- Grant Recipient
- 1909 Route 9, Chatham, NY
- 44.51538, -73.474852
Austerlitz Historical Society
In 1799, early Town of Chatham resident Nehemiah Spencer sold a piece of land that would one day be the site of the home where prominent physician and philanthropist Dr. Mary E. Clark lived from 1845-1937.
The first white settlers on the land were called “squatters from the east” by the History of Columbia, New York (1878), and when they first arrived, around 1750, they had to obtain a land grant from the Massachusetts government. The grant was said to have contained six square miles of land along the Green River, and it ended up being divided in to two sections in 1757. From there, these early homesteaders, now turned proprietors, drew lots for which pieces of land they would get, with each of the new landowners getting 100 acres from both divisions. Any land left unclaimed after the lots were drawn was to be divided up equally between the men, and after the boundaries were established, the new residents decided to build two highways moving north-south and east-west and effectively formed “Spencers’ Town.”

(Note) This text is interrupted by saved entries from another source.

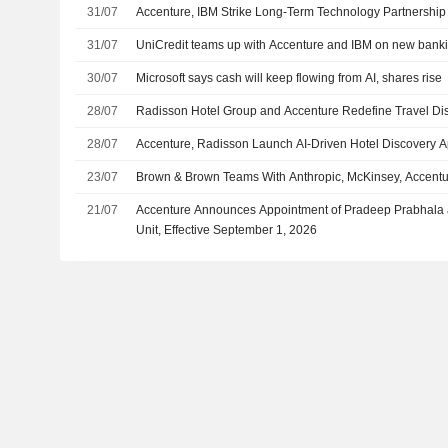
31/07
Accenture, IBM Strike Long-Term Technology Partnership
31/07
UniCredit teams up with Accenture and IBM on new banki
30/07
Microsoft says cash will keep flowing from AI, shares rise
28/07
Radisson Hotel Group and Accenture Redefine Travel D
28/07
Accenture, Radisson Launch AI-Driven Hotel Discovery 
23/07
Brown & Brown Teams With Anthropic, McKinsey, Accenture
21/07
Accenture Announces Appointment of Pradeep Prabhala as
Unit, Effective September 1, 2026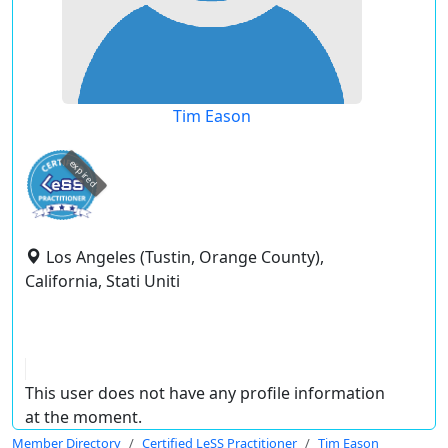
Tim Eason
expired
Los Angeles (Tustin, Orange County),
California, Stati Uniti
This user does not have any profile information
at the moment.
Member Directory
Certified LeSS Practitioner
Tim Eason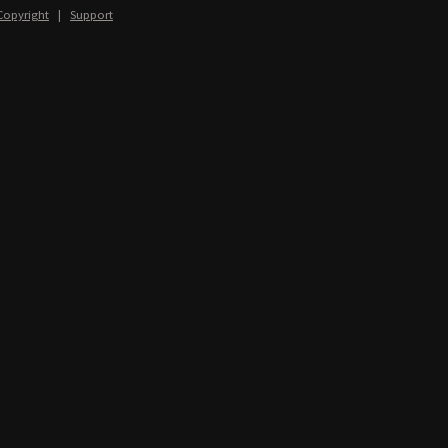
Copyright
|
Support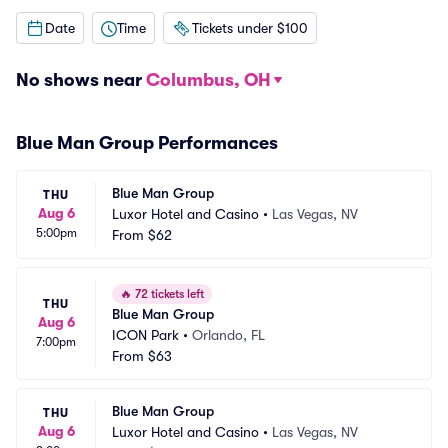
Date
Time
Tickets under $100
No shows near
Columbus, OH
Blue Man Group Performances
Blue Man Group
THU
Aug 6
Luxor Hotel and Casino
•
Las Vegas, NV
5:00pm
From
$62
🔥
72 tickets left
THU
Blue Man Group
Aug 6
ICON Park
•
Orlando, FL
7:00pm
From
$63
Blue Man Group
THU
Aug 6
Luxor Hotel and Casino
•
Las Vegas, NV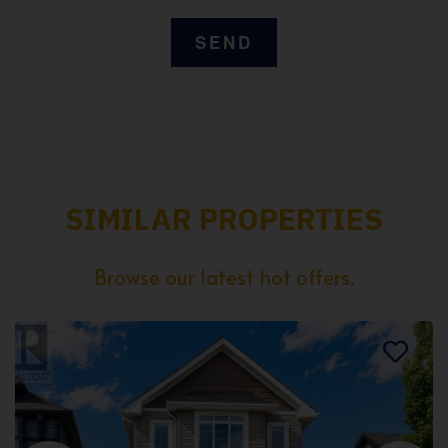
SIMILAR PROPERTIES
Browse our latest hot offers.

Nehemiah Spencer was one of the first homesteaders to receive land from the grant, but his claim was soon caught up in a border dispute between New York and Massachusetts. A Short History of Austerlitz by Tom Moreland states that while the land had originally been bought by 75 individuals, the area was under contention in regards to who owned the rights. At one point, New York claimed all the land west of the Connecticut River and Massachusetts claimed land all the way to the Hudson, and it was not until 1773 that the two colonies settled on a border that would divide the land north-south 20 miles east of the Hudson River. Ending the border dispute left those first residents without any claims to the land, however, because their original deed was voided by the new agreement. A petition led by Colonel David Pratt forced legislation that gave land rights “to the respective possessor or possessors,” effectively ending the land dispute for settlers who owned land now in New York.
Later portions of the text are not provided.